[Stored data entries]
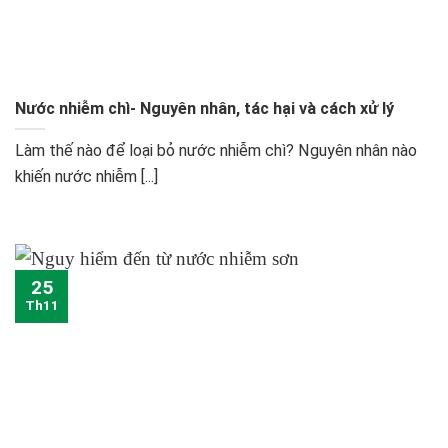
Nước nhiễm chì- Nguyên nhân, tác hại và cách xử lý
Làm thế nào để loại bỏ nước nhiễm chì? Nguyên nhân nào
khiến nước nhiễm [...]
25
Th11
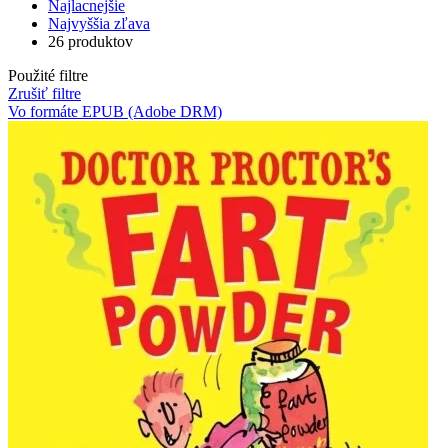
Najlacnejšie
Najvyššia zľava
26 produktov
Použité filtre
Zrušiť filtre
Vo formáte EPUB (Adobe DRM)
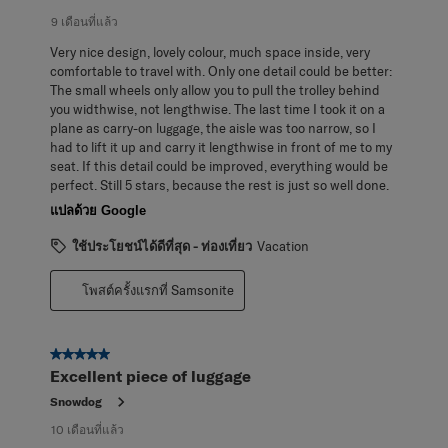
9 เดือนที่แล้ว
Very nice design, lovely colour, much space inside, very
comfortable to travel with. Only one detail could be better:
The small wheels only allow you to pull the trolley behind
you widthwise, not lengthwise. The last time I took it on a
plane as carry-on luggage, the aisle was too narrow, so I
had to lift it up and carry it lengthwise in front of me to my
seat. If this detail could be improved, everything would be
perfect. Still 5 stars, because the rest is just so well done.
แปลด้วย Google
ใช้ประโยชน์ได้ดีที่สุด - ท่องเที่ยว
Vacation
โพสต์ครั้งแรกที่ Samsonite
5 จาก 5 ดาว
Excellent piece of luggage
Snowdog
10 เดือนที่แล้ว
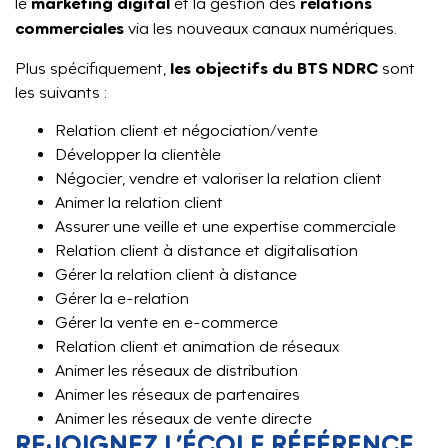
marketing digital
relations
le
et la gestion des
commerciales
via les nouveaux canaux numériques.
les objectifs du BTS NDRC
Plus spécifiquement,
sont
les suivants :
Relation client et négociation/vente
Développer la clientèle
Négocier, vendre et valoriser la relation client
Animer la relation client
Assurer une veille et une expertise commerciale
Relation client à distance et digitalisation
Gérer la relation client à distance
Gérer la e-relation
Gérer la vente en e-commerce
Relation client et animation de réseaux
Animer les réseaux de distribution
Animer les réseaux de partenaires
Animer les réseaux de vente directe
REJOIGNEZ L’ÉCOLE RÉFÉRENCE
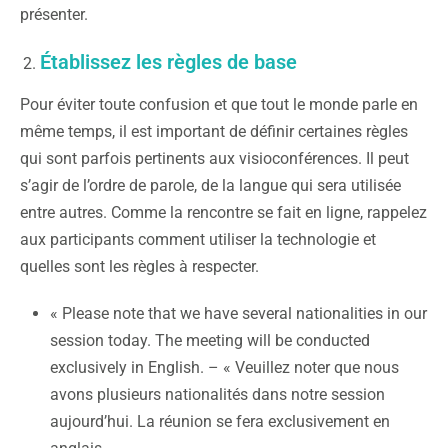
présenter.
Établissez les règles de base
Pour éviter toute confusion et que tout le monde parle en
même temps, il est important de définir certaines règles
qui sont parfois pertinents aux visioconférences. Il peut
s’agir de l’ordre de parole, de la langue qui sera utilisée
entre autres. Comme la rencontre se fait en ligne, rappelez
aux participants comment utiliser la technologie et
quelles sont les règles à respecter.
« Please note that we have several nationalities in our
session today. The meeting will be conducted
exclusively in English. – « Veuillez noter que nous
avons plusieurs nationalités dans notre session
aujourd’hui. La réunion se fera exclusivement en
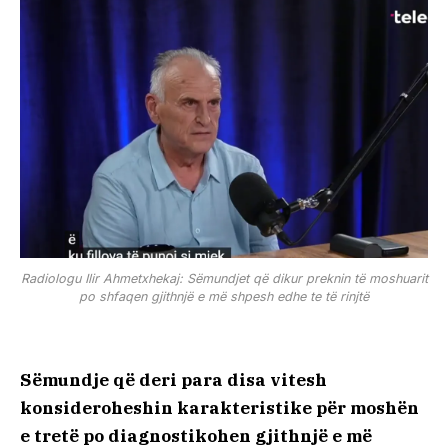
Radiologu Ilir Ahmetxhekaj: Sëmundjet që dikur preknin të moshuarit
po shfaqen gjithnjë e më shpesh edhe te të rinjtë
Sëmundje që deri para disa vitesh
konsideroheshin karakteristike për moshën
e tretë po diagnostikohen gjithnjë e më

• [Task statement]:
Locate the lines above that hold the word "nhiễm". Show every one of them.

• [Result below]:
Nước nhiễm chì- Nguyên nhân, tác hại và cách xử lý
Làm thế nào để loại bỏ nước nhiễm chì? Nguyên nhân nào
khiến nước nhiễm [...]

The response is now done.